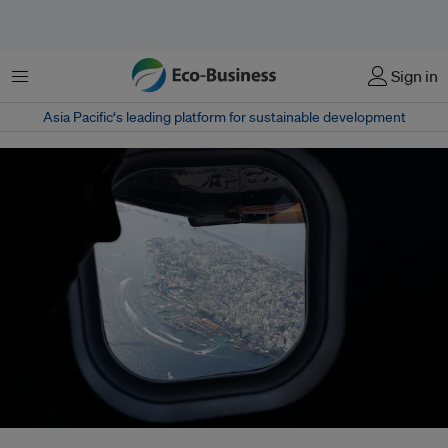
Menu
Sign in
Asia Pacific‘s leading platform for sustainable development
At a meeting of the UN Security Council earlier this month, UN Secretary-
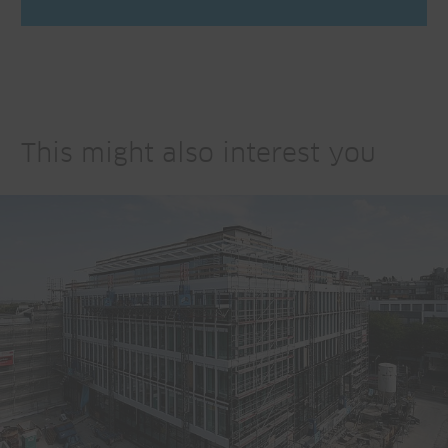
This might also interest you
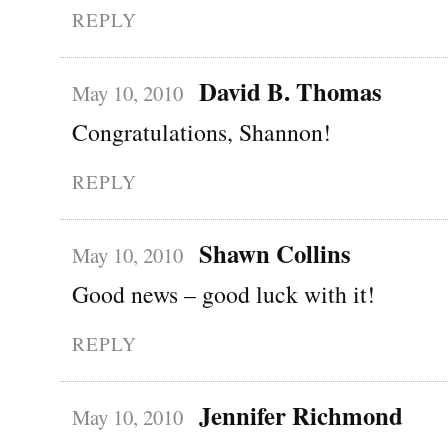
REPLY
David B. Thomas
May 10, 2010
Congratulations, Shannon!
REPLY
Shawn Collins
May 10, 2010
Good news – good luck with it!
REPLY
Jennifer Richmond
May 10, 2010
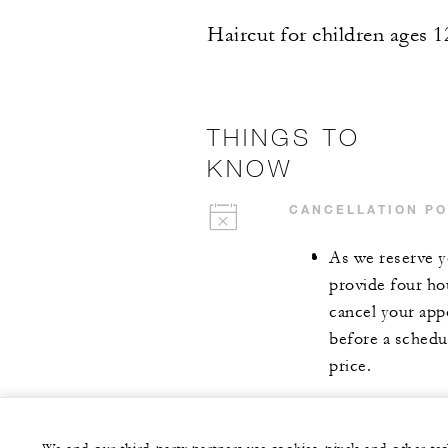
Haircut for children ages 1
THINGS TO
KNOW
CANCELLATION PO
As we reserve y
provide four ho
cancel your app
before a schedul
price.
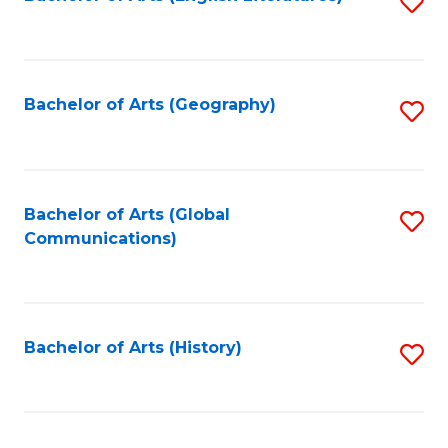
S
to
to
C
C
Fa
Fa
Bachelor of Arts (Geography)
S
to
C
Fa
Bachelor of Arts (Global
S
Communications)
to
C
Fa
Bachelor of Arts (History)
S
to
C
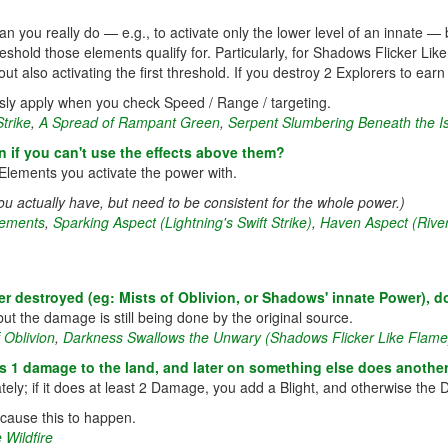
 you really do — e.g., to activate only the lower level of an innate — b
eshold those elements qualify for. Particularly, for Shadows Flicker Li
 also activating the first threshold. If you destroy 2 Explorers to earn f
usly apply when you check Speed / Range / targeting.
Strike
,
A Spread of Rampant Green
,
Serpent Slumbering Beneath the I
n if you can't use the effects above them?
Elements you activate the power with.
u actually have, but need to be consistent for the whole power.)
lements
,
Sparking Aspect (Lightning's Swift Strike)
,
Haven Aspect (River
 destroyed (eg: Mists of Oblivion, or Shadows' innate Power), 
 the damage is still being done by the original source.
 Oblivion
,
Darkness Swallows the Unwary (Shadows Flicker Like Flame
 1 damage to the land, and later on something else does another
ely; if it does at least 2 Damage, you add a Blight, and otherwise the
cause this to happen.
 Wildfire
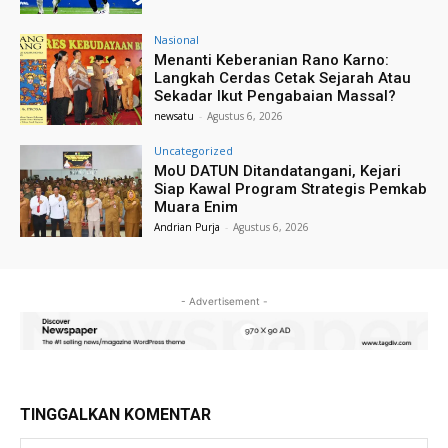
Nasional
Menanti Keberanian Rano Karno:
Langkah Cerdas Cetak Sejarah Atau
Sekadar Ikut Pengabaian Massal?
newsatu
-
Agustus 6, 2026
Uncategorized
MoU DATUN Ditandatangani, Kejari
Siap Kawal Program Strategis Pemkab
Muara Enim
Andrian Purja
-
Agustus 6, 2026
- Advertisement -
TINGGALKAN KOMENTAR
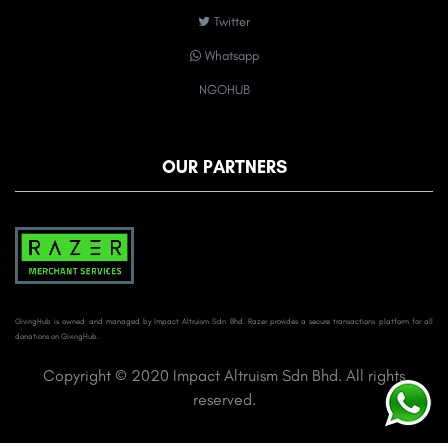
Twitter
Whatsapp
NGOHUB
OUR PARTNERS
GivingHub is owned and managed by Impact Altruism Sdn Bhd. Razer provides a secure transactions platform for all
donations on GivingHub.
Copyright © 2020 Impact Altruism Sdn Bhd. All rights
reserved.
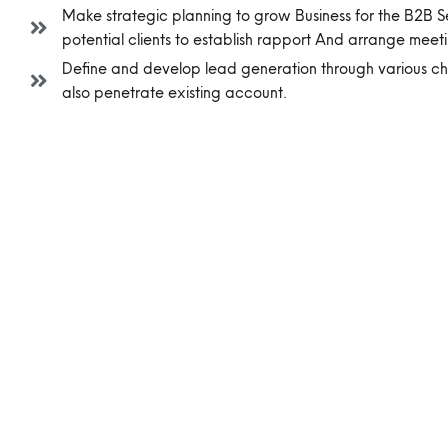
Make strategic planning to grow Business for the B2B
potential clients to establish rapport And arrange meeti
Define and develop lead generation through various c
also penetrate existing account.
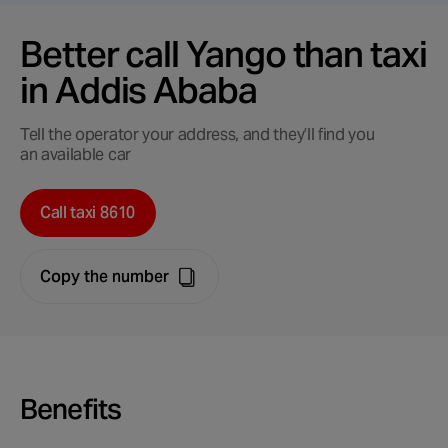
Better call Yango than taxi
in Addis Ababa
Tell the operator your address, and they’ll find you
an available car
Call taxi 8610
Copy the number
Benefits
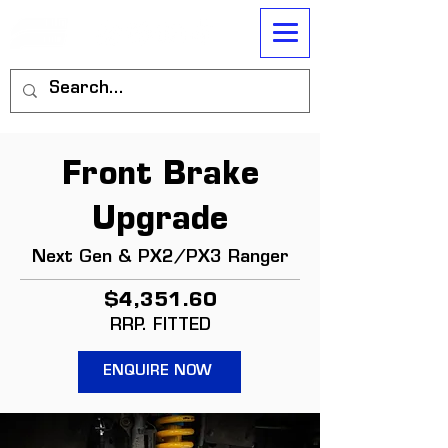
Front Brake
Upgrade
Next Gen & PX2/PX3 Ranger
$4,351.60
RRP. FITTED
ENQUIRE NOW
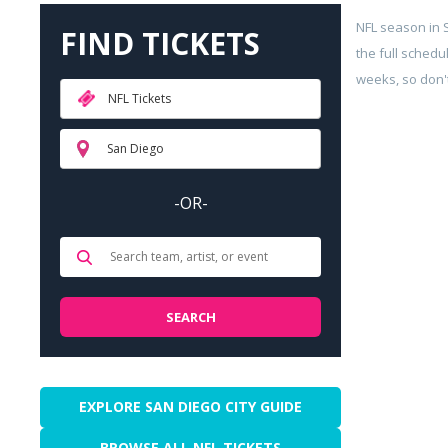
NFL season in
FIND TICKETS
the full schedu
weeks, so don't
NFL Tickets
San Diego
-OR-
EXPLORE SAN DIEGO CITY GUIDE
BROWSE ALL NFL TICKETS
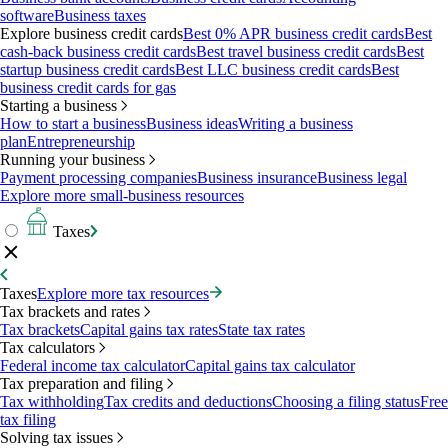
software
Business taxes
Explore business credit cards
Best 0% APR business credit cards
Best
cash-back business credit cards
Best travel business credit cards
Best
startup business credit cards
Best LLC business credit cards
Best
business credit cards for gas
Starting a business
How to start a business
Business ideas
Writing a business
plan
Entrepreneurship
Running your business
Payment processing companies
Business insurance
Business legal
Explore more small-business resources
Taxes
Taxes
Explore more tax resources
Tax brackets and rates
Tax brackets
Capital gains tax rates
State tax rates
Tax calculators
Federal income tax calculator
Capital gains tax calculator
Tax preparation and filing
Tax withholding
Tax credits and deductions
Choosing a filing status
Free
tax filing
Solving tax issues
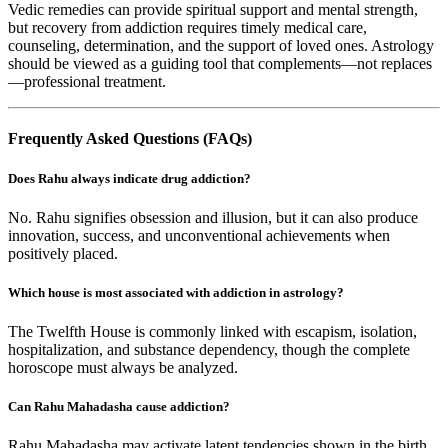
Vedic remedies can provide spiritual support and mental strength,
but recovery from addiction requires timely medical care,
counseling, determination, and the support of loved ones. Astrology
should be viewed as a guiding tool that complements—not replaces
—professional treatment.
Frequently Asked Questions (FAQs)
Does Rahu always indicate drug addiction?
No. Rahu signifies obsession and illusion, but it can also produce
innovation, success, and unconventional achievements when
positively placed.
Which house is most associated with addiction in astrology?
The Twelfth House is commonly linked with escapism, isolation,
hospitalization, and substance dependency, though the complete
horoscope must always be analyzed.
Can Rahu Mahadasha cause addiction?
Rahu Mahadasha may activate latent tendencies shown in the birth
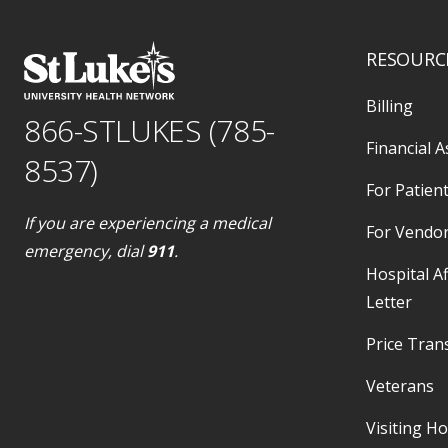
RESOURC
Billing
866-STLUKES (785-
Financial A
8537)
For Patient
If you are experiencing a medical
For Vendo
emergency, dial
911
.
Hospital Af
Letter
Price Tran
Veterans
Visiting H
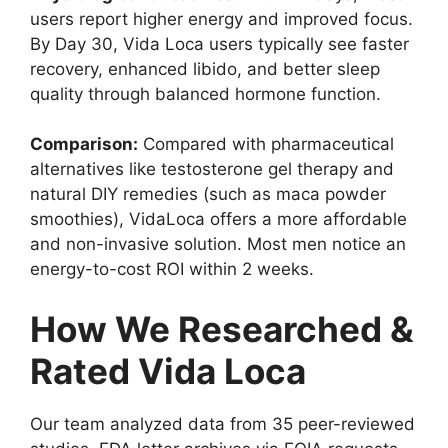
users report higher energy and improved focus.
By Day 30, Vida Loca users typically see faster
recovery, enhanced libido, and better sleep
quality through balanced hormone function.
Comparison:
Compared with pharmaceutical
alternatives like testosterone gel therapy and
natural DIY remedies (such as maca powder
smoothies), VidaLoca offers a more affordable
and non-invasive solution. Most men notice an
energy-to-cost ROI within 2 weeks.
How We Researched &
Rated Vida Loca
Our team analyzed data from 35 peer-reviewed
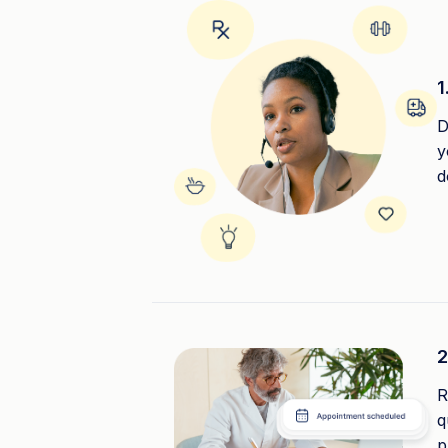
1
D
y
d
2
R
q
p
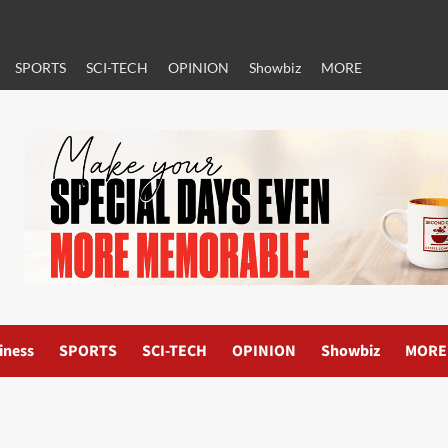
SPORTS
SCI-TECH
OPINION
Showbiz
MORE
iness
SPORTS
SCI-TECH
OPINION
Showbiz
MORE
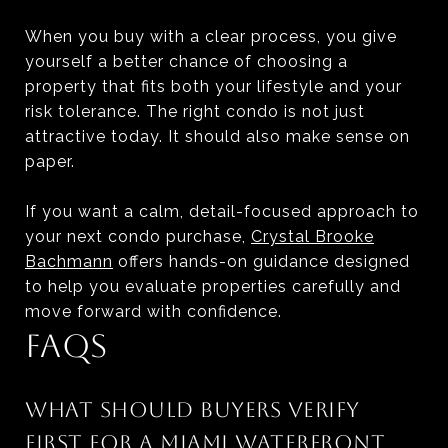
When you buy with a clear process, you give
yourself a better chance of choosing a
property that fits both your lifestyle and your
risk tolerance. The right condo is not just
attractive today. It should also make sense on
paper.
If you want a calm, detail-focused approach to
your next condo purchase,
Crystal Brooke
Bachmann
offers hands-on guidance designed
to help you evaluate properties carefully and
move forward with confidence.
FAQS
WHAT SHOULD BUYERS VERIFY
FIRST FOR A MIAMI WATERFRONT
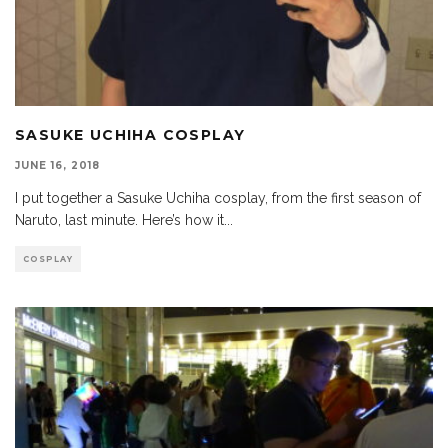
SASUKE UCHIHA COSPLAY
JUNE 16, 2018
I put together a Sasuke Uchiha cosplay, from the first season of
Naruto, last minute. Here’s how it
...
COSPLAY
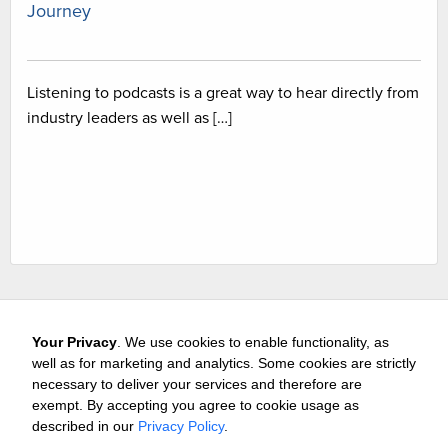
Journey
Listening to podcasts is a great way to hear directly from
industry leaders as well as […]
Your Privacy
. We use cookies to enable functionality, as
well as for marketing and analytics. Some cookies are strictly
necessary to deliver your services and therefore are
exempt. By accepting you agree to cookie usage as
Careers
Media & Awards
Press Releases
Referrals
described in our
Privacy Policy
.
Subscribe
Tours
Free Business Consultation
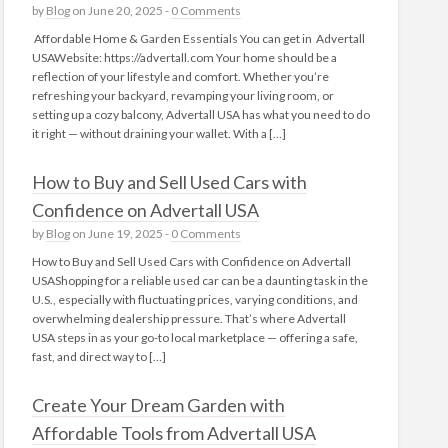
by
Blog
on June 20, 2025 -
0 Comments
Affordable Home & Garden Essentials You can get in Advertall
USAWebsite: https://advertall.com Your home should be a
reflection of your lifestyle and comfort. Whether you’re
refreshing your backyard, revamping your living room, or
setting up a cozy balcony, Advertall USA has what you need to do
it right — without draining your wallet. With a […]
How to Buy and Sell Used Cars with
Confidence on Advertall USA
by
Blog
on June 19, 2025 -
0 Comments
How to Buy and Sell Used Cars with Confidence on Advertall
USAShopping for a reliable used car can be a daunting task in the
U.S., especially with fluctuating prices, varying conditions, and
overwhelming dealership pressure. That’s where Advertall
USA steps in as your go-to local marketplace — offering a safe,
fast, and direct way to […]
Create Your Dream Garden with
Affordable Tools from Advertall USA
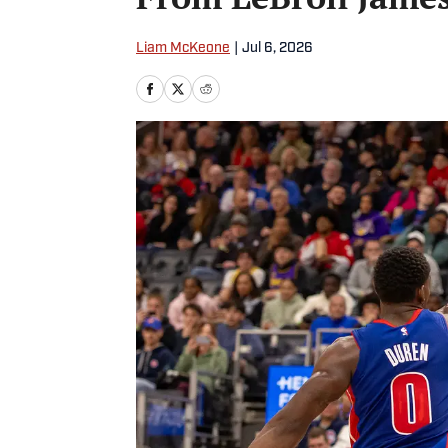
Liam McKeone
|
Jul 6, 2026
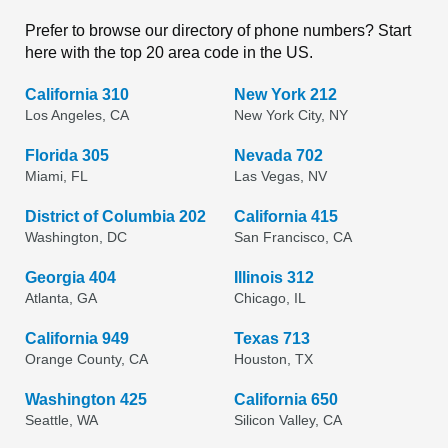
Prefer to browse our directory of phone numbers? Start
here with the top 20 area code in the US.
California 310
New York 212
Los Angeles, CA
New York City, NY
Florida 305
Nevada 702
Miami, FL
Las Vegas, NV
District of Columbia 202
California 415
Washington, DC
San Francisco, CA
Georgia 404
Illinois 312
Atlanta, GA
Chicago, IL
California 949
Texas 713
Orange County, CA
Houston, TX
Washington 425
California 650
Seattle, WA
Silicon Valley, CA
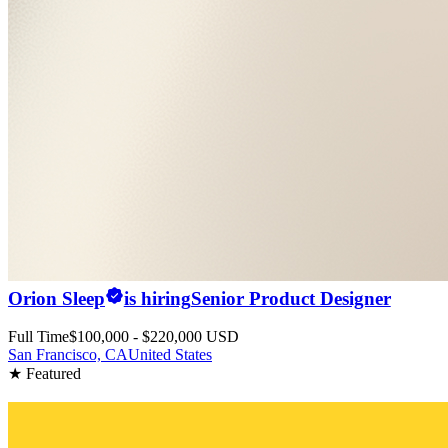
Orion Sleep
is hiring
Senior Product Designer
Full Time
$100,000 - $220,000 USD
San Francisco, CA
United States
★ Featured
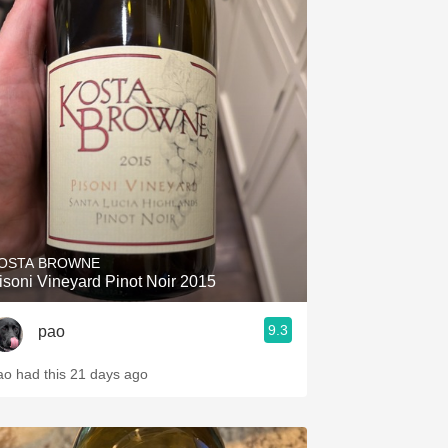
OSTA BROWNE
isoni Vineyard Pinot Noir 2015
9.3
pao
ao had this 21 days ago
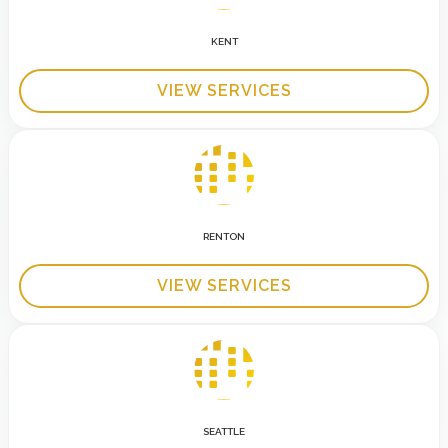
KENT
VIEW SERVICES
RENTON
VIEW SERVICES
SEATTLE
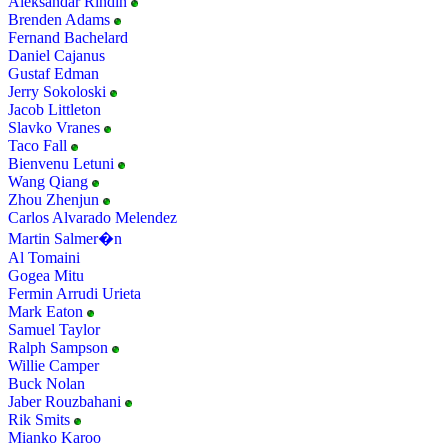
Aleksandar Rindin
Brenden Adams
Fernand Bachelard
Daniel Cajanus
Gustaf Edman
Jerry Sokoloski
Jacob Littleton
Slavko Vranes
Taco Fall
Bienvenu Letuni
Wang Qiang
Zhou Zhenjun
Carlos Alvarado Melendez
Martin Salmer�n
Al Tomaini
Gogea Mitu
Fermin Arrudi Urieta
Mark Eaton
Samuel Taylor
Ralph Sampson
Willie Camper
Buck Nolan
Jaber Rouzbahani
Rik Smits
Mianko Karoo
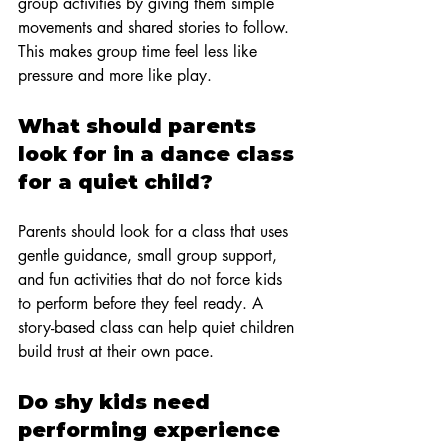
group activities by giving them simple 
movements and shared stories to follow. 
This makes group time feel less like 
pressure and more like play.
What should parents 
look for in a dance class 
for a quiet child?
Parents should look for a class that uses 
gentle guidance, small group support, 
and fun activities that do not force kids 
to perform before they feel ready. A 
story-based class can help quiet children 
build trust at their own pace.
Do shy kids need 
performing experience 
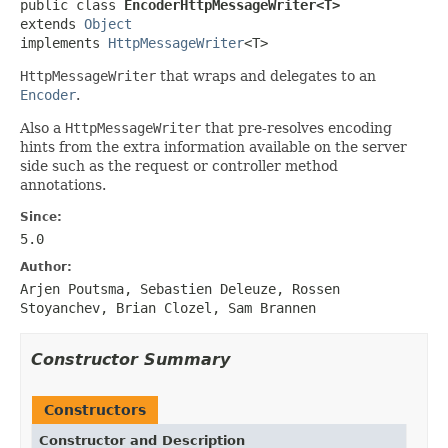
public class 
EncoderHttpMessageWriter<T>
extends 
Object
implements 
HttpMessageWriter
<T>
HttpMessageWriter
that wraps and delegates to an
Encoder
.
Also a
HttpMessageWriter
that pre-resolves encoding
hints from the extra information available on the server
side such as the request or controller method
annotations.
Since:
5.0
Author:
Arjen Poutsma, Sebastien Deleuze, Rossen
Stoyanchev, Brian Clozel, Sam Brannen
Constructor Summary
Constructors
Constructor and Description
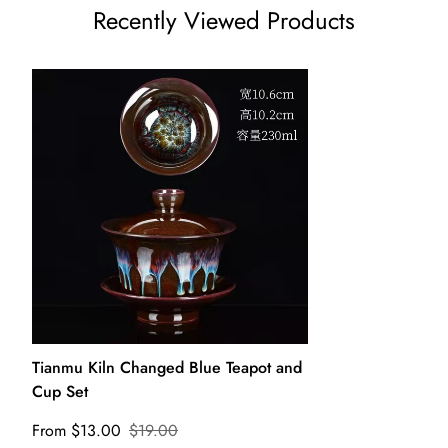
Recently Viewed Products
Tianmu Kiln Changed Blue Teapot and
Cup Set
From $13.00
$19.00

* * *

> [PROBLEM DESCRIPTION] Each line of the data that includes "remedies" should be copied.

> [REPLY TO THE EXERCISE]
Vedic remedies can provide spiritual support and mental strength,
natural DIY remedies (such as maca powder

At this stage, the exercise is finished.